How Will Trade Wars Affect The Long-Term Profitability Of The Fashion Industry?
After the Chinese government took retaliatory measures against the latest round of tariff increases by the Trump administration, the US China trade war entered a full-scale combat stage in May 14th.
Beijing announced that it would start tariffs in June 1st on a range of US exports of a total value of US $60 billion, ranging from 5% to 25%.
According to the statement issued by the official website of the Chinese government, various target products, such as agriculture, metals, clothing and footwear, are on the list.
The escalation of trade wars between the world's two largest economies has opened Pandora's magic box to all sectors of two countries and even the whole world, and the future economic outlook may not be clear.
For luxury goods and fashion companies, their manufacturing cycles, from manufacturing to retailing, are increasingly dependent on China, which is painful even if it is not destructive.
In addition to Monday's global capital market turmoil, there are at least three possible ways to influence the long-term profitability of luxury goods and fashion industries:
Luxury brands in the US will be harder to sell.
First of all, luxury brands from the United States will soon feel pain.
NelsonDong is a senior partner of Dorsey&Whitney law firm of the international law firm and a current member of the board of directors of the National Committee on Sino US relations. In an interview with JingDaily, he said the United States seemed to have more advantages.
Compared with the United States, China has always been more dependent on the quantity of exports, while many of China's exports are the basic commodities used by consumer goods or other manufacturers, so it can be easily resale to other global markets, such as Africa, Latin America and Southeast Asian developing countries.
"By contrast, a large part of the US export to China is high-end products, whether they are sophisticated smart phones or complex commercial airliners," Dong said. "Therefore, the possibility of US exporters replacing China is much smaller, because China has 20% of the world's population and more wealth."
In addition, influenced by trade war, American luxury fashion brands may lose their competitive advantage with European competitors in the Chinese market.
As China begins to fight back in June, many American brands are facing pressure to raise retail prices, though this is their last resort to pass the price difference to consumers in order to offset their profitability.
For example, PatriceLouvet, Global CEO of Ralph Lauren, did not rule out the possibility of raising prices after the company's first quarter earnings announcement in May 14th.
In terms of pricing, European luxury brands are heading in the opposite direction.
Under the leadership of LouisVuitton, Gucci, Herm s and Prada, European brands have sharply reduced their retail prices in mainland China in recent years to cope with China's regulation.

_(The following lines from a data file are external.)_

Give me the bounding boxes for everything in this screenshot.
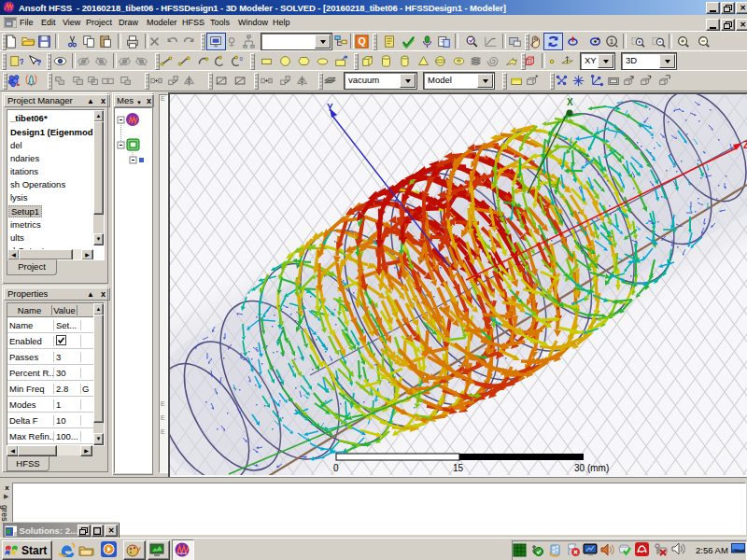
svg-text:X: X xyxy=(567,97,573,107)
svg-text:?: ? xyxy=(36,57,41,67)
svg-text:15: 15 xyxy=(453,463,464,473)
svg-text:0: 0 xyxy=(240,55,244,62)
svg-text:0: 0 xyxy=(333,463,339,473)
svg-text:30 (mm): 30 (mm) xyxy=(574,463,609,473)
svg-text:Q: Q xyxy=(358,35,365,47)
svg-text:Y: Y xyxy=(327,103,333,113)
svg-text:Z: Z xyxy=(743,140,747,150)
svg-text:1: 1 xyxy=(610,38,613,45)
svg-text:?: ? xyxy=(20,56,23,66)
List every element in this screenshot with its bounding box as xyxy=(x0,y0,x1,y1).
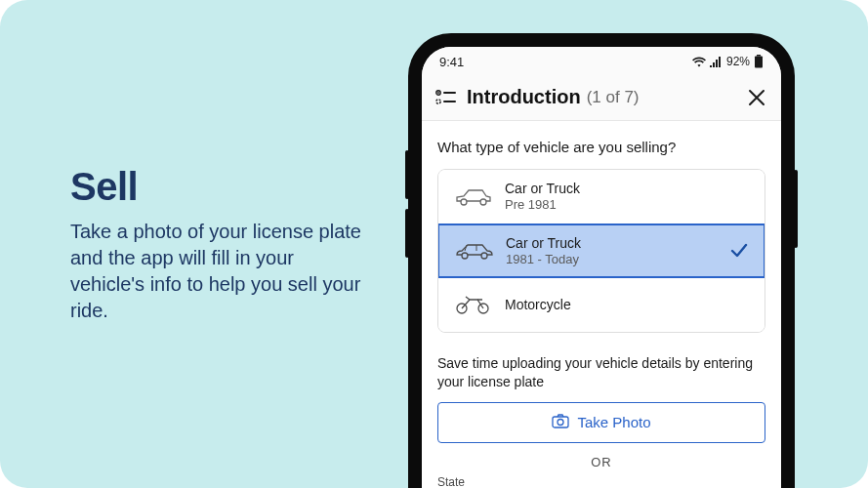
close-icon[interactable] xyxy=(748,89,765,106)
phone-side-button xyxy=(405,150,409,199)
screen-header: Introduction (1 of 7) xyxy=(422,76,781,121)
steps-icon[interactable] xyxy=(435,89,457,106)
svg-point-7 xyxy=(461,199,467,205)
promo-subtext: Take a photo of your license plate and t… xyxy=(70,219,363,324)
phone-mockup: 9:41 92% xyxy=(408,33,795,488)
take-photo-button[interactable]: Take Photo xyxy=(437,402,765,443)
svg-point-4 xyxy=(436,99,440,102)
battery-icon xyxy=(754,55,764,68)
svg-point-10 xyxy=(481,253,487,259)
svg-point-16 xyxy=(558,419,563,425)
promo-headline: Sell xyxy=(70,165,371,209)
motorcycle-icon xyxy=(452,293,497,316)
take-photo-label: Take Photo xyxy=(577,414,650,430)
screen-title: Introduction xyxy=(467,86,581,108)
vehicle-option-sub: 1981 - Today xyxy=(506,252,581,267)
svg-point-3 xyxy=(437,92,439,94)
battery-percent: 92% xyxy=(726,55,750,68)
status-bar: 9:41 92% xyxy=(422,47,781,76)
status-right: 92% xyxy=(692,55,764,68)
signal-icon xyxy=(710,57,723,67)
svg-point-8 xyxy=(480,199,486,205)
state-field-label: State xyxy=(437,475,765,488)
svg-rect-1 xyxy=(755,57,763,68)
car-classic-icon xyxy=(452,185,497,209)
vehicle-option-title: Car or Truck xyxy=(506,235,581,252)
phone-side-button xyxy=(405,209,409,258)
svg-rect-0 xyxy=(757,55,761,57)
or-separator: OR xyxy=(437,455,765,469)
vehicle-option-modern[interactable]: Car or Truck 1981 - Today xyxy=(437,224,765,278)
vehicle-type-group: Car or Truck Pre 1981 Car or Truck 1981 … xyxy=(437,169,765,333)
wifi-icon xyxy=(692,57,706,67)
phone-screen: 9:41 92% xyxy=(422,47,781,488)
status-time: 9:41 xyxy=(439,55,464,69)
car-modern-icon xyxy=(453,239,498,263)
vehicle-option-pre1981[interactable]: Car or Truck Pre 1981 xyxy=(438,170,765,224)
phone-body: 9:41 92% xyxy=(408,33,795,488)
svg-rect-15 xyxy=(553,417,568,427)
promo-card: Sell Take a photo of your license plate … xyxy=(0,0,868,488)
promo-text-column: Sell Take a photo of your license plate … xyxy=(0,165,381,324)
svg-point-9 xyxy=(462,253,468,259)
vehicle-option-motorcycle[interactable]: Motorcycle xyxy=(438,277,765,332)
phone-side-button xyxy=(794,170,798,248)
vehicle-type-question: What type of vehicle are you selling? xyxy=(437,139,765,155)
vehicle-option-title: Motorcycle xyxy=(505,297,571,313)
vehicle-option-sub: Pre 1981 xyxy=(505,197,580,213)
vehicle-option-title: Car or Truck xyxy=(505,181,580,197)
screen-step: (1 of 7) xyxy=(587,88,640,107)
check-icon xyxy=(728,240,750,262)
screen-content: What type of vehicle are you selling? Ca… xyxy=(422,121,781,488)
license-plate-tip: Save time uploading your vehicle details… xyxy=(437,354,765,389)
camera-icon xyxy=(552,414,569,431)
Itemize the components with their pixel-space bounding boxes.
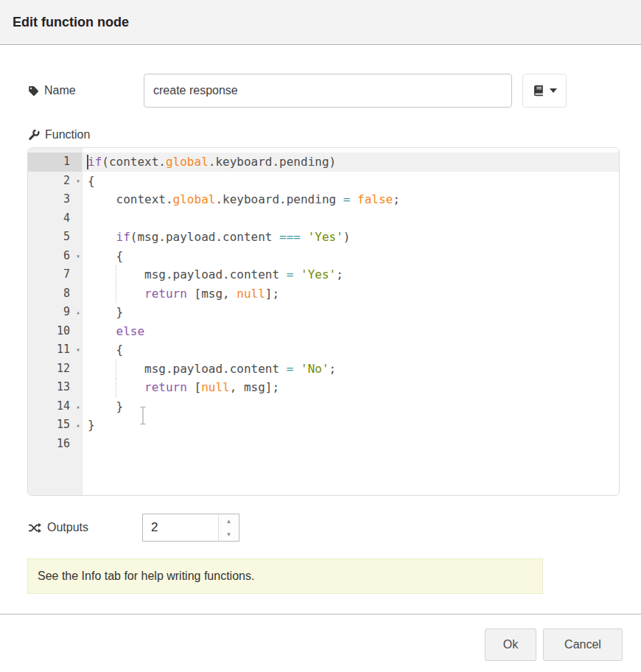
book-icon (533, 85, 544, 97)
function-label-text: Function (45, 128, 90, 141)
code-line[interactable]: msg.payload.content = 'No'; (83, 360, 619, 379)
gutter-line-number[interactable]: 14▴ (28, 397, 82, 416)
gutter-line-number[interactable]: 15▴ (28, 416, 82, 435)
gutter-line-number[interactable]: 8 (28, 284, 82, 304)
gutter-line-number[interactable]: 1 (28, 153, 82, 172)
outputs-input[interactable] (143, 514, 218, 541)
wrench-icon (28, 129, 40, 141)
code-line[interactable]: else (83, 322, 619, 341)
name-input[interactable] (144, 74, 512, 108)
code-line[interactable]: } (83, 416, 619, 435)
editor-gutter: 12▾3456▾789▴1011▾121314▴15▴16 (28, 148, 83, 495)
code-line[interactable]: { (83, 340, 619, 360)
code-line[interactable]: { (83, 172, 619, 191)
cancel-button[interactable]: Cancel (543, 629, 623, 661)
code-line[interactable]: } (83, 397, 619, 416)
fold-open-icon[interactable]: ▾ (76, 340, 80, 360)
fold-end-icon[interactable]: ▴ (76, 397, 80, 416)
code-line[interactable]: if(msg.payload.content === 'Yes') (83, 228, 619, 247)
random-icon (28, 522, 42, 533)
name-label: Name (28, 74, 76, 108)
form-tip: See the Info tab for help writing functi… (27, 559, 543, 594)
gutter-line-number[interactable]: 3 (28, 190, 82, 209)
function-label: Function (28, 127, 90, 143)
gutter-line-number[interactable]: 6▾ (28, 247, 82, 266)
gutter-line-number[interactable]: 9▴ (28, 303, 82, 322)
indent-guide (116, 265, 116, 284)
outputs-label: Outputs (28, 514, 88, 542)
gutter-line-number[interactable]: 2▾ (28, 172, 82, 191)
gutter-line-number[interactable]: 11▾ (28, 340, 82, 360)
code-line[interactable]: if(context.global.keyboard.pending) (83, 153, 619, 172)
gutter-line-number[interactable]: 16 (28, 435, 82, 454)
code-editor[interactable]: 12▾3456▾789▴1011▾121314▴15▴16 if(context… (27, 147, 620, 496)
code-line[interactable]: context.global.keyboard.pending = false; (83, 190, 619, 209)
text-caret (87, 155, 88, 169)
gutter-line-number[interactable]: 10 (28, 322, 82, 341)
indent-guide (116, 378, 116, 397)
dialog-header: Edit function node (0, 0, 641, 45)
tag-icon (28, 85, 39, 97)
code-line[interactable]: return [msg, null]; (83, 284, 619, 304)
editor-code-area[interactable]: if(context.global.keyboard.pending){ con… (83, 148, 619, 495)
fold-open-icon[interactable]: ▾ (76, 247, 80, 266)
outputs-spinner: ▲ ▼ (218, 514, 239, 541)
code-line[interactable] (83, 435, 619, 454)
spinner-up-icon[interactable]: ▲ (219, 514, 239, 528)
code-line[interactable]: { (83, 247, 619, 266)
code-line[interactable]: return [null, msg]; (83, 378, 619, 397)
ok-button[interactable]: Ok (485, 629, 536, 661)
outputs-stepper: ▲ ▼ (142, 514, 239, 542)
gutter-line-number[interactable]: 12 (28, 360, 82, 379)
code-line[interactable]: msg.payload.content = 'Yes'; (83, 265, 619, 284)
library-button[interactable] (522, 74, 567, 108)
name-label-text: Name (44, 84, 76, 97)
indent-guide (116, 360, 116, 379)
footer-divider (0, 614, 641, 615)
gutter-line-number[interactable]: 4 (28, 209, 82, 228)
fold-open-icon[interactable]: ▾ (76, 172, 80, 191)
spinner-down-icon[interactable]: ▼ (219, 528, 239, 541)
outputs-label-text: Outputs (47, 521, 88, 534)
gutter-line-number[interactable]: 13 (28, 378, 82, 397)
fold-end-icon[interactable]: ▴ (76, 303, 80, 322)
gutter-line-number[interactable]: 5 (28, 228, 82, 247)
fold-end-icon[interactable]: ▴ (76, 416, 80, 435)
form-tip-text: See the Info tab for help writing functi… (38, 570, 254, 583)
code-line[interactable]: } (83, 303, 619, 322)
caret-down-icon (550, 88, 557, 93)
dialog-title: Edit function node (13, 15, 129, 30)
indent-guide (116, 284, 116, 304)
code-line[interactable] (83, 209, 619, 228)
gutter-line-number[interactable]: 7 (28, 265, 82, 284)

Chinese consumer sentiment is affected
If things get worse, Chinese consumers will soon show their hostility towards the US.
On 5 15, Kang Hui, the anchor of the news network broadcast by CCTV, issued a 90 second statement on China's attitude towards trade war, and immediately spread to all social media platforms.
Kang said: "talk, the door is open, fight, stay in the end.
"This speech aroused public nationalism, and a large number of users expressed their support for the government's war against the United States.
At present, there is no concrete indication that this sentiment has been turned into a consumer's protest against us goods.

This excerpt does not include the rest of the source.